> [What is needed]
From the entries below, print exactly the span beginning with the line holding "https://sakurashimeji.com/" and ending with the line holding "fordert kantonalen", endpoints included, and skip any pictures.

> [Material provided]

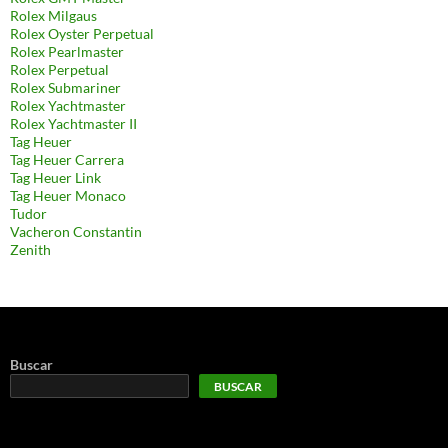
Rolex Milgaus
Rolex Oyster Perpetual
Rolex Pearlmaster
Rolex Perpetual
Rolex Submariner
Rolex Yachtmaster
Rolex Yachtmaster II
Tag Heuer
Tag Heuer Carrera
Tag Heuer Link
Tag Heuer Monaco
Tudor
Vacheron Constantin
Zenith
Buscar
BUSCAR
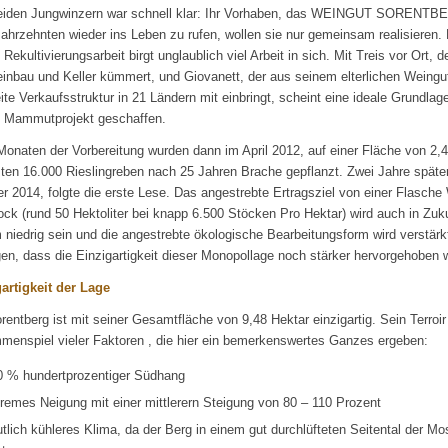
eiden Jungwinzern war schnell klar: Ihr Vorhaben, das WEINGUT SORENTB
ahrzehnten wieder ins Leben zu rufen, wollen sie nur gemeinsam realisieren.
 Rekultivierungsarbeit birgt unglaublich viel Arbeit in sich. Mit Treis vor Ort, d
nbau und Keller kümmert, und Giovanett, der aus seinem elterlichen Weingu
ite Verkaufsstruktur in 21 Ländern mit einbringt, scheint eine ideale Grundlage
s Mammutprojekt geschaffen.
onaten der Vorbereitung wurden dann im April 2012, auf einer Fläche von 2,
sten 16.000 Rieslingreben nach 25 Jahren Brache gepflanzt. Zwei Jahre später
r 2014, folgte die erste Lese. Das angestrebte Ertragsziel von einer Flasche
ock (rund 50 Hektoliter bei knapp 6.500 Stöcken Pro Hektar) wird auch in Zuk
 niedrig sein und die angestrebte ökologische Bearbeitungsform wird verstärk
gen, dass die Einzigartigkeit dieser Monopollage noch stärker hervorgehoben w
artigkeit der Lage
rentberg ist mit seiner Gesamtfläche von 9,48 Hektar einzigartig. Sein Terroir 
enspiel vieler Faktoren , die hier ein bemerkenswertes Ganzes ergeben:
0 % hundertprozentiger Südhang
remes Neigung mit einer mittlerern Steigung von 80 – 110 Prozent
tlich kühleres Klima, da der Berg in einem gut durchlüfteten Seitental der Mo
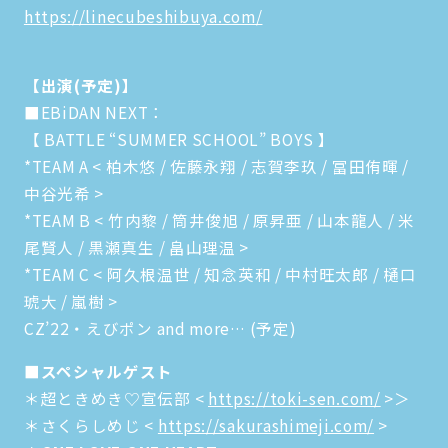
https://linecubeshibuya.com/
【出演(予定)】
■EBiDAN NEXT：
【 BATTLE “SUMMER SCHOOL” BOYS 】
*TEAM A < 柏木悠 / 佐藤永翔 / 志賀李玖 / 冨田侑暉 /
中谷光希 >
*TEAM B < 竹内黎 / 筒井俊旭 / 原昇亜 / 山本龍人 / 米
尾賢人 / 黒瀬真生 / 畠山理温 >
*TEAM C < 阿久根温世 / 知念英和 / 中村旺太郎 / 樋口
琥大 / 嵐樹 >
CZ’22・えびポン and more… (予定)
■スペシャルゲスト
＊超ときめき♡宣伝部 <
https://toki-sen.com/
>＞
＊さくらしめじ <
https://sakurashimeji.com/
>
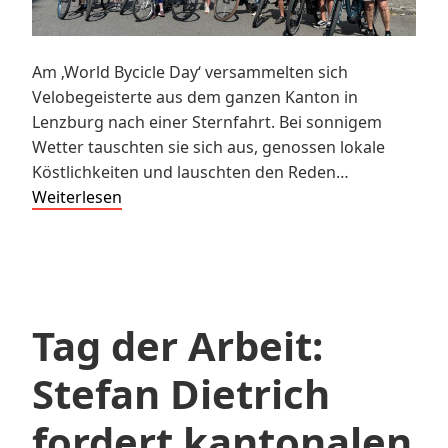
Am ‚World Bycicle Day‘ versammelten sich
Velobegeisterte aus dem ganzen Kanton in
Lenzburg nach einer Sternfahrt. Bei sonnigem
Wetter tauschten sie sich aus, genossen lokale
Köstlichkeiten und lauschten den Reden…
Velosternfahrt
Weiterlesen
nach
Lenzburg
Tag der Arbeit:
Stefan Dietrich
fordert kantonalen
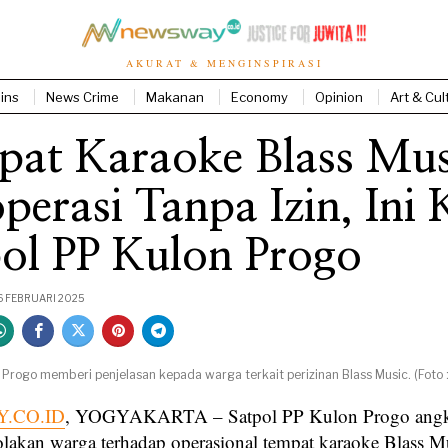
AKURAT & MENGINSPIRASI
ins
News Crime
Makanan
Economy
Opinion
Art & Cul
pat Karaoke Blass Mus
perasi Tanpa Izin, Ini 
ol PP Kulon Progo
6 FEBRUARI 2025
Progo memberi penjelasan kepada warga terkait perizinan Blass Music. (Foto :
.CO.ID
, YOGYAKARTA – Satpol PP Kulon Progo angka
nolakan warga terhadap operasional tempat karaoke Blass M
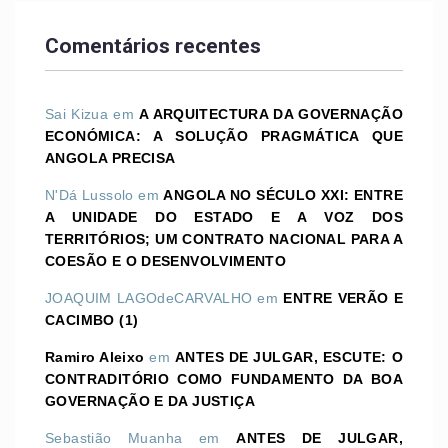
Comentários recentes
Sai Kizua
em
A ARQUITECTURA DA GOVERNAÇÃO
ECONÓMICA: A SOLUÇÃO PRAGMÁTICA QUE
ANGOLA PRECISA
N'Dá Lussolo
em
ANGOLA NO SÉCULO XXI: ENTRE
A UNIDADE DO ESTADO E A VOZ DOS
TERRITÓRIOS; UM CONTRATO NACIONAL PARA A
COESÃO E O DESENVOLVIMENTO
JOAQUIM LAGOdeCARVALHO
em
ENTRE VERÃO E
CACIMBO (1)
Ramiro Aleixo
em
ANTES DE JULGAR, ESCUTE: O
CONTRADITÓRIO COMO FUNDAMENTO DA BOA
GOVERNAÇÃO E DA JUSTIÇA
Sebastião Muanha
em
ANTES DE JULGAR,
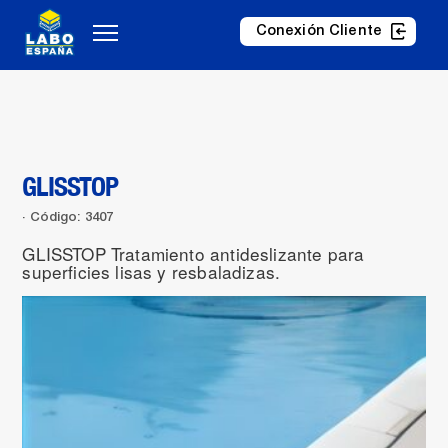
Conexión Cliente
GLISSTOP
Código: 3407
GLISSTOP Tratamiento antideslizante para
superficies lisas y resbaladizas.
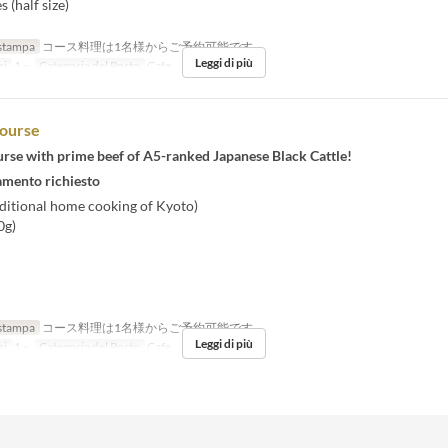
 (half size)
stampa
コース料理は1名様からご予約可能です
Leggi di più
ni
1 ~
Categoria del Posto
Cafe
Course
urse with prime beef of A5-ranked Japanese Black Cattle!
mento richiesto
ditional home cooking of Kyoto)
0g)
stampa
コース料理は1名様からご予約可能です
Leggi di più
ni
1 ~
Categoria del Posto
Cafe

> [Reply]
https://sakurashimeji.com/
>
Am ‚World Bycicle Day‘ versammelten sich
Velobegeisterte aus dem ganzen Kanton in
Lenzburg nach einer Sternfahrt. Bei sonnigem
Wetter tauschten sie sich aus, genossen lokale
Köstlichkeiten und lauschten den Reden…
Velosternfahrt
Weiterlesen
nach
Lenzburg
Tag der Arbeit:
Stefan Dietrich
fordert kantonalen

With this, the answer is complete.